XXVIIОставя у всенощной тетушку, забежал к ним хотя на полчаса, твердо решась быть точно так же веселым и злым, как вчера, — что и удалось мне вполне. Но она — что с нею? Она не хотела сказать со мною ни одного слова.
XXVIIIЗаходил на минуту К — и удивил меня: «На тебя сердятся». — И прекрасно! — «И знаешь за что?» — Вероятно, за то, что не прислал «La derniere Aldini»?.. — «Да; с этих пор, говорит она, избави меня боже попросить его о чем бы то ни было. Знаешь ли, это природа гордая и раздражительная»…
«Я очень рад, очень рад — ты ничем бы не мог меня так порадовать, как этим»… «Что ж ты, пошлешь — а то я пошлю?» — Посылай…
И между тем я был расстроен.
XXIXНа вечере у Менщикова — я был очень в духе, врал без умолку и плясал без устали. Человек минуты — я готов предаваться каждому мимолетному впечатлению; но нашептывать, как демон, первой встретившейся свежей девственной душе несбыточные грезы и тревожные сны — стало у меня маниею… Бывают минуты, когда я становлюсь даже остер до последней степени: немудрено, что К-й, которая только что вышла из пансиона, мне удалось вскружить голову до того, что под конец она слушала мой вздор, не спуская с меня больших и, надобно сказать, прекрасных черных глаз.
Завтра к Л-у*, которого жена не ухвалится мною за нынешний вечер.
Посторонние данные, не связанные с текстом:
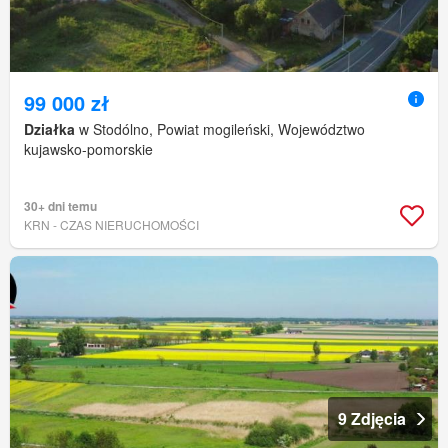
99 000 zł
Działka
w Stodólno, Powiat mogileński, Województwo
kujawsko-pomorskie
30+ dni temu
KRN - CZAS NIERUCHOMOŚCI
9 Zdjęcia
XXXЯ был совсем не то, что вчера. Я хорош только тогда, когда могу примировать*, т. е. когда что-нибудь заставит меня примировать… Все это вытекает во мне из одного принципа, из гордости, которую всякая неудача только злобит, но поднять не в силах. В эти минуты я становлюсь подозрителен до невыносимости. Дайте мне счастие — и я буду благороден, добр, человечествен. Если б я родился аристократом, я был бы совершенно Эгмонтом Гете, но теперь я только оскорблен и раздражен тем, что я не аристократ.
Здесь был Н. И. с женой и Лидией… Лидия до бесконечности добра и нежна со мною. Кстати — на меня не сердятся, потому что поручили просить меня прислать «Роберта»*.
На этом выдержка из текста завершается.